O Surdo e a Saúde Mental: O que fazer?

     Quando um Surdo precisa ser atendido em seu sofrimento mental aqui em Niterói, procura, em primeiro lugar, a APADA- Niterói. Lá eles contam com um suporte terapêutico mínimo: Assistente Social e Psicologia. Temos uma escuta diferenciada, já que utilizamos a Libras no atendimento. Isso é ótimo e é assim mesmo que precisa ser em qualquer espaço que se propõe ao atendimento de Surdos.Atendemos assim, várias demandas: Histeria, Transtorno Obsessivo Compulsivo, ansiedades, fobias, alguns transtornos de Personalidade. Porém, esbarramos em um problema: o atendimento de Surdos Psicóticos. Para quem não está familiarizado com o termo, esses são alguns exemplos: Esquizofrenia, Paranóia e Transtorno Bipolar. Esses sintomas mais graves precisam de um suporte mais amplo, que nós, infelizmente, não temos condições, atualmente, de oferecer. Pois bem, esses são alguns exemplos de pessoas que deveriam ser referenciadas aos CAPS, pois necessitam de alternativas de acolhimento e tratamento que vão além do oferecido pela nossa Instituição. E, aí, o que fazer? Pois os CAPS, aqui em Niterói, são bem estruturados, existe um número razoável, (apesar da demanda ser enorme e, sendo assim, sempre há a necessidade de mais), além das residências terapêuticas, que, como o próprio nome já diz, são casas onde uma equipe de referência cuida dos moradores, usuários da rede de saúde mental, que são impossibilitados, por diversos motivos, de voltarem para suas famílias. Porém, apesar da proposta de inclusão social, esses lugares de tratamento não se adequam as necessidades de todos. Os Surdos estão excluídos, pois o trabalho é todo voltado para usuários ouvintes. 

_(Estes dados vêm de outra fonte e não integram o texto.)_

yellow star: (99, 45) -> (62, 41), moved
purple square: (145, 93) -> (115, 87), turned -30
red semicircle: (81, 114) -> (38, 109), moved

     O que fazer com um Surdo, usuário de Libras, que interna em uma enfermaria do Hospital Psiquiátrico e que ninguém entende o que ele diz? Como fazer um diagnóstico sem escutá-lo? Como medicá-lo? Como referenciá-lo a um CAPS para tratamento contínuo, se ele é usuário de uma língua, que poucas pessoas compreendem?
     O que fazer? Essa é a pergunta essencial, que nos persegue. Mesmo nós, que trabalhamos com essa demanda,  por várias e várias vezes nos fazemos esse questionamento. O que fazer quando o sujeito nos procura e não temos como atendê-lo e não temos para onde mandá-lo. E estar fora do "laço social" duplamente. 
O que fazer?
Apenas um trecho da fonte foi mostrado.